If you are managing growing teams you probably experienced it yourself. So much to do and so little time. One of your primary responsibilities as a leader is to coach, mentor and develop your team. You want to make sure that everyone knows what they should do and they are constantly expanding their abilities and growing in the job and to the next one. This is very important not only for their personal benefit but also for your ability to scale the organization.
But where do you spend the most of your time when it is clear to you that you cannot give every single individual eight hours a day of attention? Do you focus on the underperformers to help them perform? Do you focus on the average guy to make him a star? Or do you focus on the overachievers who already excel at what they are doing? This is extremely complex issue that may even be a bit controversial.
What happens when you focus on Underperformers?
For argument’s sake let’s assume the 20-70-10 rule. You have 20% of overachievers, 70% of the average guys and 10% of underperformers. If you say you want to spend 80% of your time with the 10% of underperformers to make them into average guys it sounds like a safe bet. You will deal with their issues, they will perform better than in the past you helped your organization. The rest of the team will do a decent job, couple of overachievers will even drag the rest of the team slowly forward. This may not be completely bad strategy when you are in industry where it is impossible to replace the low performers and you don’t need the team to grow and reach more than it is reaching today.

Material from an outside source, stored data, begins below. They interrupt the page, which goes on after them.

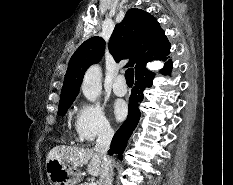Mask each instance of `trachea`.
Segmentation results:
<instances>
[{"mask_svg": "<svg viewBox=\"0 0 233 185\" xmlns=\"http://www.w3.org/2000/svg\"><path fill=\"white\" fill-rule=\"evenodd\" d=\"M125 79L127 84H133L134 83V69L129 68L125 72Z\"/></svg>", "mask_w": 233, "mask_h": 185, "instance_id": "1", "label": "trachea"}]
</instances>
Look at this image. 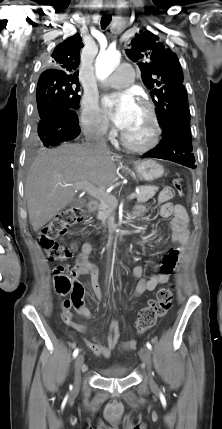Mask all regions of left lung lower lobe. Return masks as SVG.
<instances>
[{"instance_id":"left-lung-lower-lobe-1","label":"left lung lower lobe","mask_w":222,"mask_h":429,"mask_svg":"<svg viewBox=\"0 0 222 429\" xmlns=\"http://www.w3.org/2000/svg\"><path fill=\"white\" fill-rule=\"evenodd\" d=\"M162 135L161 142L145 153V157L170 160L192 169L196 168L190 124H175L163 131Z\"/></svg>"}]
</instances>
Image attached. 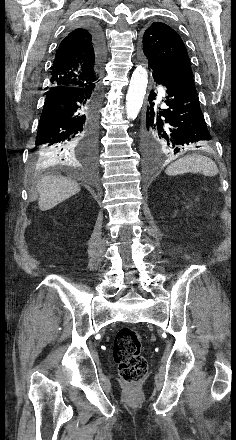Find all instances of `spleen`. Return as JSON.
<instances>
[{"mask_svg": "<svg viewBox=\"0 0 236 440\" xmlns=\"http://www.w3.org/2000/svg\"><path fill=\"white\" fill-rule=\"evenodd\" d=\"M189 172L203 173L206 176H215L219 173V170L212 159L199 154L182 157L171 163L165 170V173L170 176Z\"/></svg>", "mask_w": 236, "mask_h": 440, "instance_id": "1", "label": "spleen"}]
</instances>
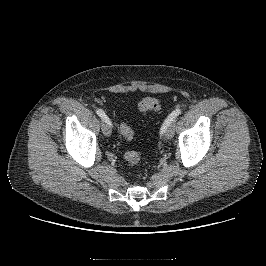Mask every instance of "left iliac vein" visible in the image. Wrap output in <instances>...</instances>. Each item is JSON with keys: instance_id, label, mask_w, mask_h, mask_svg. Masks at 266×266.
<instances>
[{"instance_id": "4c4485c4", "label": "left iliac vein", "mask_w": 266, "mask_h": 266, "mask_svg": "<svg viewBox=\"0 0 266 266\" xmlns=\"http://www.w3.org/2000/svg\"><path fill=\"white\" fill-rule=\"evenodd\" d=\"M165 136L167 139H171L174 136V126L172 124L167 127Z\"/></svg>"}]
</instances>
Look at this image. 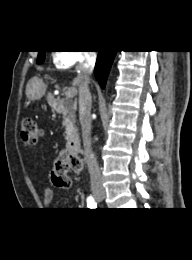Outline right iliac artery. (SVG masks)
<instances>
[{"label":"right iliac artery","instance_id":"right-iliac-artery-1","mask_svg":"<svg viewBox=\"0 0 192 260\" xmlns=\"http://www.w3.org/2000/svg\"><path fill=\"white\" fill-rule=\"evenodd\" d=\"M86 202H87V206L91 209L96 208L97 206V203L92 196L87 197Z\"/></svg>","mask_w":192,"mask_h":260}]
</instances>
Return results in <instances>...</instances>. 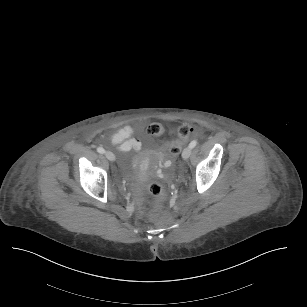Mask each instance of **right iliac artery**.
I'll list each match as a JSON object with an SVG mask.
<instances>
[{
    "label": "right iliac artery",
    "mask_w": 307,
    "mask_h": 307,
    "mask_svg": "<svg viewBox=\"0 0 307 307\" xmlns=\"http://www.w3.org/2000/svg\"><path fill=\"white\" fill-rule=\"evenodd\" d=\"M97 152H99L100 154H103V153H105V150L102 147H98Z\"/></svg>",
    "instance_id": "1"
}]
</instances>
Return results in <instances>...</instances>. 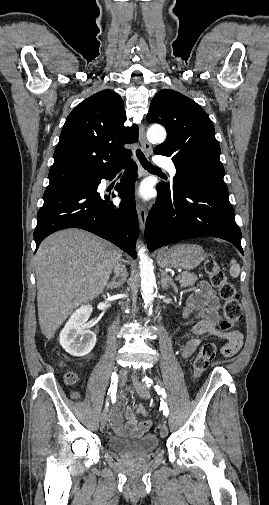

What happens when you focus on Mediocre ones (the average guy)?
The average guys are most of your organization so let’s focus 80% of your energy and time on them. You can help them to be better and better at their jobs and eventually event get to the next level and catch up with the best in your team. Sounds like a good approach to equalize the team. This way you also offset the bad work done by the underperformers so in average the team does a good job. The average guys are happy as they are getting opportunities, the underperformers are struggling, some may even leave, but since you don’t focus on them too much they will probably stay. Only the overachievers will at some point say enough and leave since they are not getting the opportunities to learn and grow and at the end of the day the best wants to work again with the best.
What happens when you focus on Overachievers?
You are spending 80% of your time with people who are already very good at what they do. They are talented, motivated, dedicated to the success of the organization so it may sound a bit counter-intuitive. However, your effort is not to make them better at what they do already well, but rather to use their potential and accelerate their move to the next level. This may be a more senior technical role or a leadership role. What is the big benefit of focusing on these guys? You just build yourself a team of people who can help you grow the rest of the organization, deal with the underperformers and scale the team much faster than you could do alone. Then it is not completely only your job to help the average guy or deal with the underperformer. You have whole army of overachievers who were given the training, the attention and the means to excel and help you in a truly meaningful way. The nice side effect is that the top talent will most likely stick around as they will feel properly challenged and valued.
So what are you going to do?
It always depends on your circumstances but I would argue that to quickly build a scalable and fast growing organization you need to spend disproportionate amount of time with the overachievers and the top talent. You need to give them the support and means to quickly grow to the next job level and help you build the rest of the organization. Of course, you need to spend some amount of time with mediocre ones and the underperformers to give them a fair chance and support to improve, but you also need to realize when enough is enough and that they would be happier elsewhere.
Where do you focus your coaching and mentoring effort? What type of people do you prioritize? Or are you democratically distributing your time equally across the whole team?